Why, after a year and a half was I still suffering? Shouldn’t I have overcome all of this by now? Does anybody else struggle like me? Do they think of these things? Doesn’t anybody talk honestly and openly about these issues or do we always have the “hope” that possibly some new drug will come along to save us? Stupid questions, selfish questions especially when there are women I know dying from cancer. Stupid, selfish questions – I should be grateful I am alive and in complete remission.
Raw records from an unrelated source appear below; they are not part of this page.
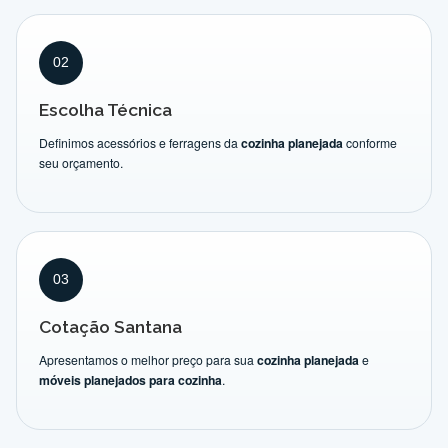
02
Escolha Técnica
Definimos acessórios e ferragens da
cozinha planejada
conforme
seu orçamento.
03
Cotação Santana
Apresentamos o melhor preço para sua
cozinha planejada
e
móveis planejados para cozinha
.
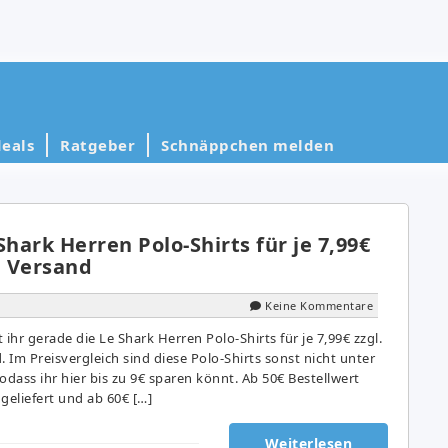
eals
Ratgeber
Schnäppchen melden
Shark Herren Polo-Shirts für je 7,99€
l Versand
Keine Kommentare
hr gerade die Le Shark Herren Polo-Shirts für je 7,99€ zzgl.
. Im Preisvergleich sind diese Polo-Shirts sonst nicht unter
ass ihr hier bis zu 9€ sparen könnt. Ab 50€ Bestellwert
geliefert und ab 60€ […]
Weiterlesen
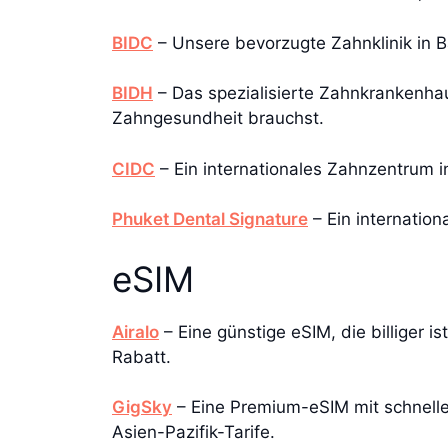
BIDC
– Unsere bevorzugte Zahnklinik in 
BIDH
– Das spezialisierte Zahnkrankenhau
Zahngesundheit brauchst.
CIDC
– Ein internationales Zahnzentrum 
Phuket Dental Signature
– Ein internation
eSIM
Airalo
– Eine günstige eSIM, die billiger 
Rabatt.
GigSky
– Eine Premium-eSIM mit schnelle
Asien-Pazifik-Tarife.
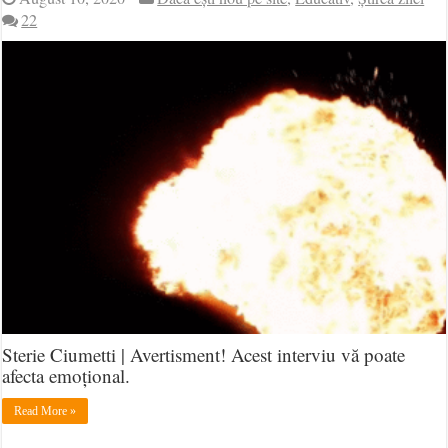
22
Sterie Ciumetti | Avertisment! Acest interviu vă poate
afecta emoțional.
Read More »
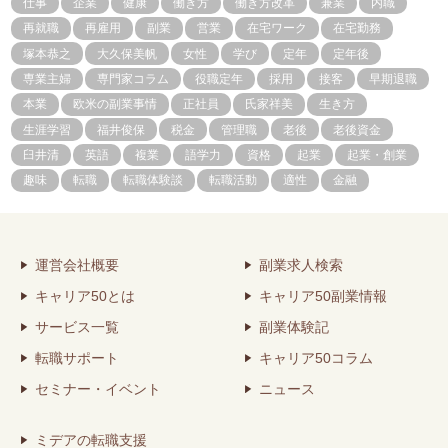
仕事
企業
健康
働き方
働き方改革
兼業
内職
再就職
再雇用
副業
営業
在宅ワーク
在宅勤務
塚本恭之
大久保美帆
女性
学び
定年
定年後
専業主婦
専門家コラム
役職定年
採用
接客
早期退職
本業
欧米の副業事情
正社員
氏家祥美
生き方
生涯学習
福井俊保
税金
管理職
老後
老後資金
臼井清
英語
複業
語学力
資格
起業
起業・創業
趣味
転職
転職体験談
転職活動
適性
金融
運営会社概要
副業求人検索
キャリア50とは
キャリア50副業情報
サービス一覧
副業体験記
転職サポート
キャリア50コラム
セミナー・イベント
ニュース
ミデアの転職支援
And I broke. I am not strong, but I am broken and afraid. I hurt and there is this deep, deep pain hiding in me.

 

2 comments on “Your fear and pain is my disguise

  1. peaceforthejourney says:

    I’m so glad to know that God is continuing to use your cancer/words to bless and encourage the hearts of others who are walking a similar road. I continue to plug along, ups and downs along the way. August 23rd marked three years since date of diagnosis. It was a very lonely day for me; life is moving on, but many days, I don’t seem to be making much headway. Blessings and peace, friend.

    • Cyndi Heath says:

      Elaine,
      We soldier on together! The memories of our cancer are slowly softening, perhaps they even seem surreal . . . Yes, there is a sense of loneliness and wonder when our anniversaries come and then go. May God continue to bless you and your writings – they continue to be excellent and thought provoking!